Problem requirements: Reproduce, exactly and in full, only the lines below from the one containing "Wheel Composition - P" through the one containing "NIC 1 Gbit - Intel I210".

== Exercise data

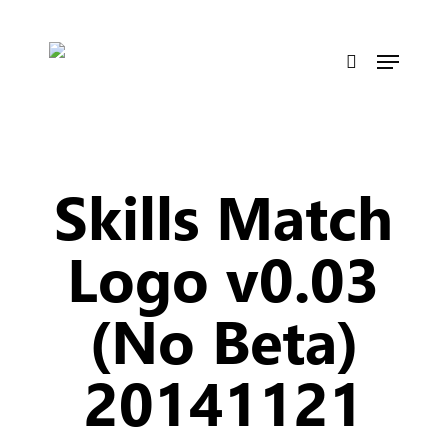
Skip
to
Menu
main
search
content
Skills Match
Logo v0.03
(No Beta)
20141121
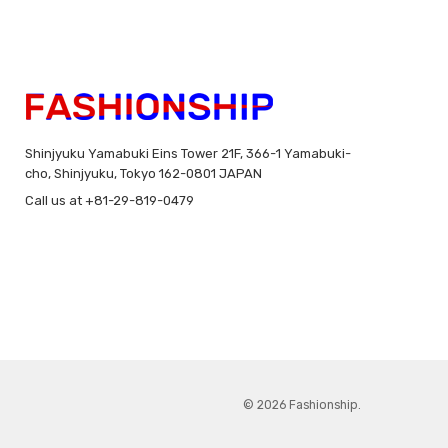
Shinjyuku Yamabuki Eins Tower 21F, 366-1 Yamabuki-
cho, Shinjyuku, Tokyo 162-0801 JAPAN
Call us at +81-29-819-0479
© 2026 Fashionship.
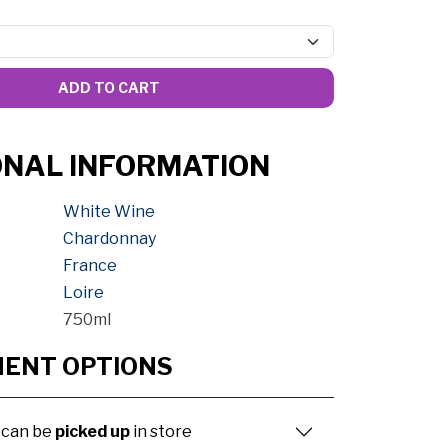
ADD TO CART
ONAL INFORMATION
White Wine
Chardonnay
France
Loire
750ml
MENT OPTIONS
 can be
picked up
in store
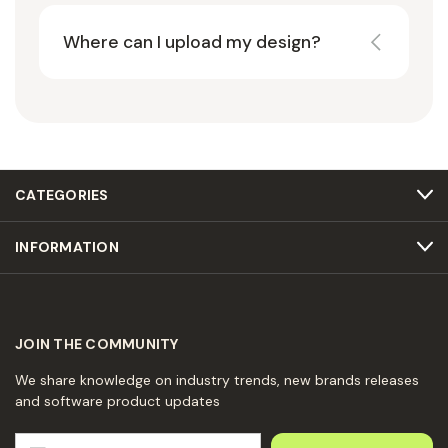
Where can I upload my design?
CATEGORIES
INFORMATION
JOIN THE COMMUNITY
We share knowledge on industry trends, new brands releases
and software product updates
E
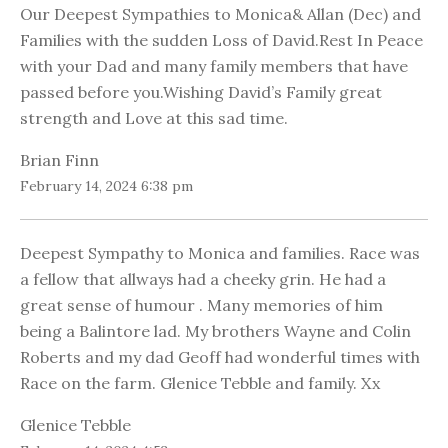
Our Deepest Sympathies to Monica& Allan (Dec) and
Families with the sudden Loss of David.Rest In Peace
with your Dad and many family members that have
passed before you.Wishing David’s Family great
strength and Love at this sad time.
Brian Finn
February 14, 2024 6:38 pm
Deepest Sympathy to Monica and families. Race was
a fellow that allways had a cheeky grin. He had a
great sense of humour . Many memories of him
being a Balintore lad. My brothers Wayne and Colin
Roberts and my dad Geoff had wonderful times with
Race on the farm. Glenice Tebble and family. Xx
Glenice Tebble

====
== Exercise data

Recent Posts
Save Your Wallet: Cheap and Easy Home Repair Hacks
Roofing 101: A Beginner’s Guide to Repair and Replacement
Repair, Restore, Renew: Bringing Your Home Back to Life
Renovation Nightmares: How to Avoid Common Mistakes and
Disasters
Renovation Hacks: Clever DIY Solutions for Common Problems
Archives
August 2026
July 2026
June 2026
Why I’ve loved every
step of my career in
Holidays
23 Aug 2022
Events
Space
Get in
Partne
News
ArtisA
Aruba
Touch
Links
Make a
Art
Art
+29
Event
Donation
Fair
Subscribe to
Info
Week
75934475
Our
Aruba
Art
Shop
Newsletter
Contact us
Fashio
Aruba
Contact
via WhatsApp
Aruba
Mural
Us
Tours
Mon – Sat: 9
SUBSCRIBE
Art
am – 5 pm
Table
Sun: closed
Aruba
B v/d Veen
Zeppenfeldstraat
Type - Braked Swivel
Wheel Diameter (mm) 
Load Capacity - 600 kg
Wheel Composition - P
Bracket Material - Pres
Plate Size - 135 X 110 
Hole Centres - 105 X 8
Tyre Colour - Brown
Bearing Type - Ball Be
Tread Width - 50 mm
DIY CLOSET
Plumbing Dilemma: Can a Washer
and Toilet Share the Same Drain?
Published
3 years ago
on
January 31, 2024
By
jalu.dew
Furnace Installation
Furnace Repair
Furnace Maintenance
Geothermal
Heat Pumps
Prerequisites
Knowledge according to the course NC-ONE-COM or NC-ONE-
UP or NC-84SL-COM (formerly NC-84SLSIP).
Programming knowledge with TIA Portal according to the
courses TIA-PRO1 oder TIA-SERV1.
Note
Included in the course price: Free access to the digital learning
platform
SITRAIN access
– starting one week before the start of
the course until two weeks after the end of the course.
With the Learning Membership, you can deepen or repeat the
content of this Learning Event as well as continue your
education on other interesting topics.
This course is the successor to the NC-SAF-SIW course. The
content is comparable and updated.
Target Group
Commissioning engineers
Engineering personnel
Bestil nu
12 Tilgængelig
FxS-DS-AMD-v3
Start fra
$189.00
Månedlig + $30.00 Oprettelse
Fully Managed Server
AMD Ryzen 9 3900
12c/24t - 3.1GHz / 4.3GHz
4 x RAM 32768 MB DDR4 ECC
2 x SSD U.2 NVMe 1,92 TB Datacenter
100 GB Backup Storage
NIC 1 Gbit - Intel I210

====

Response area:
Wheel Composition - P
Bracket Material - Pres
Plate Size - 135 X 110 
Hole Centres - 105 X 8
Tyre Colour - Brown
Bearing Type - Ball Be
Tread Width - 50 mm
DIY CLOSET
Plumbing Dilemma: Can a Washer
and Toilet Share the Same Drain?
Published
3 years ago
on
January 31, 2024
By
jalu.dew
Furnace Installation
Furnace Repair
Furnace Maintenance
Geothermal
Heat Pumps
Prerequisites
Knowledge according to the course NC-ONE-COM or NC-ONE-
UP or NC-84SL-COM (formerly NC-84SLSIP).
Programming knowledge with TIA Portal according to the
courses TIA-PRO1 oder TIA-SERV1.
Note
Included in the course price: Free access to the digital learning
platform
SITRAIN access
– starting one week before the start of
the course until two weeks after the end of the course.
With the Learning Membership, you can deepen or repeat the
content of this Learning Event as well as continue your
education on other interesting topics.
This course is the successor to the NC-SAF-SIW course. The
content is comparable and updated.
Target Group
Commissioning engineers
Engineering personnel
Bestil nu
12 Tilgængelig
FxS-DS-AMD-v3
Start fra
$189.00
Månedlig + $30.00 Oprettelse
Fully Managed Server
AMD Ryzen 9 3900
12c/24t - 3.1GHz / 4.3GHz
4 x RAM 32768 MB DDR4 ECC
2 x SSD U.2 NVMe 1,92 TB Datacenter
100 GB Backup Storage
NIC 1 Gbit - Intel I210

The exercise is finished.